Stiamo anche lavorando ad un libro-catalogo sulle .registe e i films presentati a Rinomata.
Questa è una mia scelta individuale, però mi va benissimo che qualcun altro faccia un’altra scena, basta che ci si ritrovi. Per me e per Annabella ci va bene una dimensione che ci permetta di cambiare ruolo, come un serpente cambia pelle.
Maricla
Il problema un po’ centrale per tutto il movimento mi sembra oggi sia molto quello dello stare o no nelle strutture e nelle istituzioni o fare contro istituzioni. A livello di cinema, secondo te, una donna che vuole fare cinema, qual è il discorso — la strada — più valida.
Rony
Ti rispondo ovviamente a livello individuale.

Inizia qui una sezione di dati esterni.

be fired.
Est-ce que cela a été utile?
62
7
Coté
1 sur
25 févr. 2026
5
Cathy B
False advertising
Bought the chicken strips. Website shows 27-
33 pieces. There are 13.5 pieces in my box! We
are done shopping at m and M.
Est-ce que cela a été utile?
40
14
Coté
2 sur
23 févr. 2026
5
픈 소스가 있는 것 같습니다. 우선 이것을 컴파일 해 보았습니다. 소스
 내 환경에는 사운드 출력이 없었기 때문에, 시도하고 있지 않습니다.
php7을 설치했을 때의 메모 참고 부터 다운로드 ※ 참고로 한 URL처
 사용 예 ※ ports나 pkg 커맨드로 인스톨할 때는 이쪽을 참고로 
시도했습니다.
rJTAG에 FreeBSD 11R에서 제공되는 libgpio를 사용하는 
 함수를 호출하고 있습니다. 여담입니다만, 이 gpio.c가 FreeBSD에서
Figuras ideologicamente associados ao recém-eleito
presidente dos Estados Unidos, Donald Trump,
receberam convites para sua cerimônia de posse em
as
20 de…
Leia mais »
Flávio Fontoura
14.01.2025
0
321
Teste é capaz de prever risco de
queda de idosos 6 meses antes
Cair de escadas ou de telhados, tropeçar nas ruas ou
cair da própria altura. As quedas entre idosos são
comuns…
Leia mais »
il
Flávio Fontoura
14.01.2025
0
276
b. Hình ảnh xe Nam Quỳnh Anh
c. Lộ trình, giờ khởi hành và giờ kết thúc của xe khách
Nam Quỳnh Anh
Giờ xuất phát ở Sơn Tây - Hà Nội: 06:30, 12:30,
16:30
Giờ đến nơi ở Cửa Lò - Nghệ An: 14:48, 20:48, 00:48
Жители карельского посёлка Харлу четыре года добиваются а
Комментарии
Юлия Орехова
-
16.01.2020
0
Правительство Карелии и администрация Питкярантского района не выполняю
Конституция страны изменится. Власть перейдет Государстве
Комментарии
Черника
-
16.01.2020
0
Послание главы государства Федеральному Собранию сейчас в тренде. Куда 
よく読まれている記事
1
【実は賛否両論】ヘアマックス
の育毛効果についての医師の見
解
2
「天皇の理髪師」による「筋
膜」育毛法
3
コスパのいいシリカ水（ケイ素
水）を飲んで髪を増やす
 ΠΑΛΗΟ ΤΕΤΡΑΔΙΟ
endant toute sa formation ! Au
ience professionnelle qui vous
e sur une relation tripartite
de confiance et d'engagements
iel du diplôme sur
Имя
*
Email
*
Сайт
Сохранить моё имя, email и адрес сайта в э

Personalmente non mi crea problemi fare una cosa nelle strutture o nelle istituzioni, anzi penso che bisogna farlo, è un mezzo per raggiungere un pubblico più vasto ed è quindi utile alla diffusione di un nostro modo di vedere.
Naturalmente se presento un progetto e debbo fare dei tagli, li faccio fino al punto in cui non viene snaturato quello che voglio dire. E credo che sia possibile all’interno delle strutture, È chiaro che devi avere delle energie molto forti, perché devi lottare contro cose malto grosse.
Maricla
A te, in un numero come questo di Effe sul cinema, in cui tentiamo di dare un quadro di quello che cercano di fare le donne nel cinema, le «professioniste» da un lato, i «gruppi di base» dall’altro, che cerca di focalizzare dei problemi, cosa ti starebbe particolarmente a cuore di mettere in evidenza, come problema principale di una donna che fa cinema?
Rony
Il problema fondamentale di un individuo non è il cinema. Io penso che il problema fondamentale per ciascuno sia la propria vita da vivere. Ed è quindi anche il discorso della identificazione, che per me non deve mai essere totale. Per me non è importante quello che fai. Tutto, tutto il problema è come tu ti poni all’interno della tua vita. Dopo essere stata così infelice, talmente scissa che alla fine ti senti in uno stato di follia, oggi credo che la cosa principale non è né la professione che uno fa, né il cinema, ma come tu scegli di vivere là tua propria vita.
Maricla
Secondo te cos’è cinema femminista e cosa è cinema femminile?
Rony
La terminologia mi sembra molto semplice. Cinema femminista è cinema militante, che parte da una tesi e la dimostra. Cinema femminile è il cinema delle donne. E prima di parlare di cinema femminile o femminista bisogna parlare di ‘linguaggio. I dati che abbiamo ti portano a credere che c’è effettivamente una visione diversa: per esempio rispetto a come viene vista la figura della donna; questa visione diversa della donna dà una visione diversa della «storia», della «narrazione» filmica che si può identificare subito come «fatto da una donna». Le protagoniste di questi film, per esempio, sono donne, in un momento in cui nel cinema la donna è scomparsa come protagonista.
Maricla
Forse il problema del linguaggio cinematografico femminile va inserito nel contesto più vasto del problema della cultura femminile in generale. Cioè in che consiste e come si fa cultura femminile. Se è il recupero in positivo di tutti quei valori tradizionalmente femminili e perciò di emarginazione o invece una nuova sintesi. Problema aperto. Nello specifico del cinema, ad esempio, molti film di donne si riconoscono come femminili proprio per l’uso creativo di questa sensibilità: attenzione ai colori, ai piccoli particolari, l’uso di canali di conoscenza come il gioco o l’ironia che non sono «ufficiali».
Rony
È solo in questi ultimi anni che si comincia a dividere la Cultura, si comincia a parlare di cultura maschile e di cultura femminile.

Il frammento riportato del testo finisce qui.